This post is designed for a joint installation of Apache Hadoop 2.6.0, Apache Spark 1.5.1 (pre-built for Hadoop), MongoDB 2.4.9 and Ubuntu Server 14.04.3 LTS. This illustration shows how one can use MapReduce to construct metrics in content-based recommendation models for social tagging systems. The specific system is the GroupLens HetRec 2011 Delicious Bookmarks dataset system.
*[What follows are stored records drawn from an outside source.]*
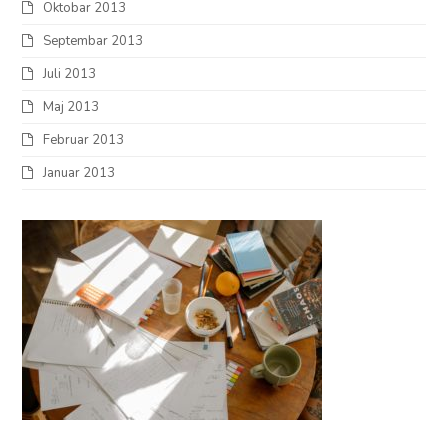
Oktobar 2013
Septembar 2013
Juli 2013
Maj 2013
Februar 2013
Januar 2013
The illustration is composed of two posts.
The theoretical framework is that outlined in the paper: Content-based Recommendation in Social Tagging Systems by Cantador, Bellogin and Vallet, published in 2010. The MapReduce implementation approaches are Hadoop Streaming, Spark WordCount (Scala program and Python Application), Spark Pipe (Scala program and Python Applications), Spark SQL (SparkR and Scala Spark-shell) and MongoDB. The core dataset is the Bookmark Assignments dataset which translates to a version of the A set in the paper.
The procedure translates to 17 MapReduce jobs which can be categorized into two phases. The first phase involves constructing the element definitions (and weights) in the paper and the second phase the utility metrics (similarity measures). The first phase is composed of four MapReduce jobs and will be outlined in this post.
The second phase is composed of the remaining jobs. The first two MapReduce jobs in the second phase involve constructing the first similarity measure (two metrics) and will also be outlined in this post. The remaining eleven MapReduce jobs will be outlined in the second post.
1. The Model
In a social tagging system (Cantador, Bellogin and
Vallet, 2010), users create or upload content, annotate it with their own words
and share it with other system users. The content is referred to as items and
the annotations as tags. The tagging system is then an unstructured collaborative content
classification system called a folksonomy. The classification system can then
be used by system users to search for and discover items of interest.
The modeling of the system rests on two key assumptions. The first is that users will generally annotate items that are relevant for them and thus their tags can be seen to be a reflection of their interests, tastes and needs. It can additionally be assumed that the more a tag is used by a certain user, the more the important the tag is for them.
The second assumption is that tags assigned to items describe their contents. Similarly, the more a certain item is annotated with a particular tag, the better the tag describes the item’s contents.
It is important to keep in mind, however, that if a tag is used very often by users to annotate many items, it may not be useful to discern the information assumed.
A folksonomy ℱ can be defined mathematically as a tuple ℱ = {T, U, I, A}, where T = {t1,......, tL} is the set of tags, U = {u1,......, uM} is the set of users and I={i1,......, iN} is the set of items. A set A = {(um, tl, in)} ∈ U * T * I is then the set of annotations, tag tl to item in by user um.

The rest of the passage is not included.